In the movie "Moneyball," based on a true story, Billy Beane, the Oakland A's general manager, used statistical analysis to find relative unknowns to join the team instead of trying to compete with much better funded teams for well-known players, and was able to build a competitive team.

"We think we're taking a 'Moneyball' approach," Anderson said. "While our competitors are rushing headlong into monolithic solutions, we're focusing on open solutions."

Those open solutions, which Anderson said are essential for transforming IT environments, include the upcoming 12th generation Dell x86-based servers with built-in Flash storage; the company's storage offerings with advanced tiering, deduplication, and management features; its new top-of-rack Force10 networking products, and the ability to manage IT across blade, rack, virtualized, and cloud environments.

The 2002 Oakland As missed winning the World Series, but still left their mark on baseball, Anderson said.

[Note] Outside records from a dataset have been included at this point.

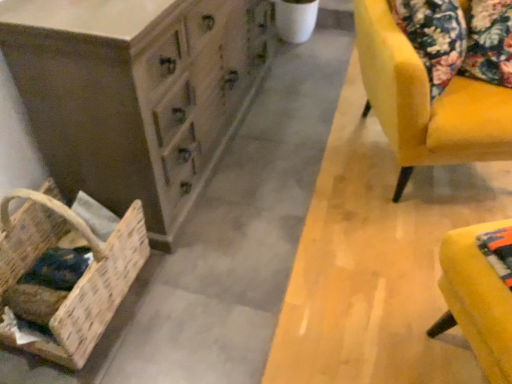 The image size is (512, 384). Identify the location of woven wood basket at lower left. (63, 276).

This screenshot has height=384, width=512. What do you see at coordinates (135, 93) in the screenshot? I see `wooden chest of drawers at lower left` at bounding box center [135, 93].

You are a GUI agent. You are given a task and a screenshot of the screen. Output one action in this format:
    pyautogui.click(x=<x>, y=<y>)
    Task: Click on the woven wood basket at lower left
    Image resolution: width=512 pixels, height=384 pixels.
    Given the screenshot: What is the action you would take?
    pyautogui.click(x=63, y=276)

Is woven wood basket at lower left placed right next to velvet yellow chair at right?

No, woven wood basket at lower left is not with velvet yellow chair at right.

Is woven wood basket at lower left smaller than velvet yellow chair at right?

Yes.

Does woven wood basket at lower left come in front of velvet yellow chair at right?

Yes, woven wood basket at lower left is closer to the viewer.

How many degrees apart are the facing directions of woven wood basket at lower left and velvet yellow chair at right?

The angular difference between woven wood basket at lower left and velvet yellow chair at right is 67.5 degrees.

Does velvet yellow chair at right appear on the left side of yellow fabric ottoman at lower right?

No.

Which is in front, velvet yellow chair at right or yellow fabric ottoman at lower right?

Positioned in front is yellow fabric ottoman at lower right.

From the image's perspective, which one is positioned higher, velvet yellow chair at right or yellow fabric ottoman at lower right?

velvet yellow chair at right, from the image's perspective.

Measure the distance between velvet yellow chair at right and yellow fabric ottoman at lower right.

velvet yellow chair at right is 24.41 inches from yellow fabric ottoman at lower right.

In the scene shown: Could you tell me if yellow fabric ottoman at lower right is turned towards woven wood basket at lower left?

No, yellow fabric ottoman at lower right is not oriented towards woven wood basket at lower left.

Does point (450, 247) appear closer or farther from the camera than point (76, 342)?

Clearly, point (450, 247) is closer to the camera than point (76, 342).

Is yellow fabric ottoman at lower right not close to woven wood basket at lower left?

Yes.

Considering the sizes of objects yellow fabric ottoman at lower right and woven wood basket at lower left in the image provided, who is shorter, yellow fabric ottoman at lower right or woven wood basket at lower left?

Standing shorter between the two is yellow fabric ottoman at lower right.

Can you confirm if yellow fabric ottoman at lower right is positioned to the left of velvet yellow chair at right?

Yes.

From a real-world perspective, is yellow fabric ottoman at lower right on top of velvet yellow chair at right?

No.

Is yellow fabric ottoman at lower right oriented towards velvet yellow chair at right?

No, yellow fabric ottoman at lower right is not oriented towards velvet yellow chair at right.

Considering the positions of points (493, 251) and (401, 151), is point (493, 251) farther from camera compared to point (401, 151)?

No, it is in front of (401, 151).

Considering the relative sizes of woven wood basket at lower left and wooden chest of drawers at lower left in the image provided, is woven wood basket at lower left shorter than wooden chest of drawers at lower left?

Correct, woven wood basket at lower left is not as tall as wooden chest of drawers at lower left.

Which point is more forward, [101,273] or [50,85]?

The point [50,85] is closer to the camera.

Based on the photo, can you confirm if woven wood basket at lower left is bigger than wooden chest of drawers at lower left?

No, woven wood basket at lower left is not bigger than wooden chest of drawers at lower left.

From a real-world perspective, is woven wood basket at lower left below wooden chest of drawers at lower left?

Yes, from a real-world perspective, woven wood basket at lower left is beneath wooden chest of drawers at lower left.

Between wooden chest of drawers at lower left and woven wood basket at lower left, which one appears on the right side from the viewer's perspective?

wooden chest of drawers at lower left.

From the image's perspective, which is below, wooden chest of drawers at lower left or woven wood basket at lower left?

From the image's view, woven wood basket at lower left is below.

Considering the positions of points (76, 152) and (30, 279), is point (76, 152) closer to camera compared to point (30, 279)?

Yes.

Which of these two, wooden chest of drawers at lower left or woven wood basket at lower left, is thinner?

Thinner between the two is woven wood basket at lower left.

Is velvet yellow chair at right wider or thinner than woven wood basket at lower left?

"Everyone in baseball fundamentally changed how they staff their teams ... IT has to make that transformation, too," he said.

Bailey said that IT organizations need to understand that they are entering a new IT cycle with the move towards cloud computing, and that the change will be disruptive for some time.

"We're seeing a maturity of the data center ... But we're seeing this next disruptive technology coming," she said. "And disruptive cycles take about 10 years."

It is important that CIOs be seen as relevant to their organizations as companies go through the coming disruptive IT cycle, Bailey said. "What we'll see with the future CIO is, let's set a strategy," she said. "Maybe the cloud is not there today. But let's get set on the path."

The biggest fear for many companies is that the push to the cloud will not come from a centralized focus by the IT department, but from individual business departments moving in their own fashion, Bailey said. "How does (the CIO) main control without being seen as irrelevant?" she said.

One answer is hiring what Bailey termed the "trusted sourcer." This person does not source products, but instead understands the organization and partners to help mitigate the risks of the transformation and makes sure a company does not choose the wrong cloud provider partner.

Next: CIOs Need To Handle Disruptive Technology, Future-proof Their Companies

That partner choice is especially critical when looking at public clouds where an attempt to change providers can prove much more disruptive than for private clouds based on a company's existing processes, she said.

Finding the right partners and technology is also more urgent for SMBs than for enterprises, Bailey said. Large companies have big budgets, enabling them to better negotiate terms and licenses than SMBs, she said.

SMBs, on the other hand, are more likely to move to disruptive technologies like the cloud on an as-needed basis than larger companies, and so are likely to turn to trusted advisors like channel partners, Bailey said. "So you'll see they will need a lot more help," she said.

Companies' approaches to the cloud will also differ from how they approached the last disruptive technology, which Bailey identified as virtualization.

As companies virtualized, they gradually got rid of server, storage, and networking silos through individual departments, she said. "A lot of organizations changed from the bottom-up," she said. "But going forward, change will have to come from the top-down."

CIOs will find it hard to future-proof their organizations, but they can do so by taking a portfolio approach to the cloud and finding new ways to benchmark their progress. For instance, Bailey said, they can start their cloud journey by moving test and develop environments and their new applications to the cloud. They can also start looking at how to better handle big data and business analytics on the cloud, she said.

"We need to step back and make some really prudent choices," she said.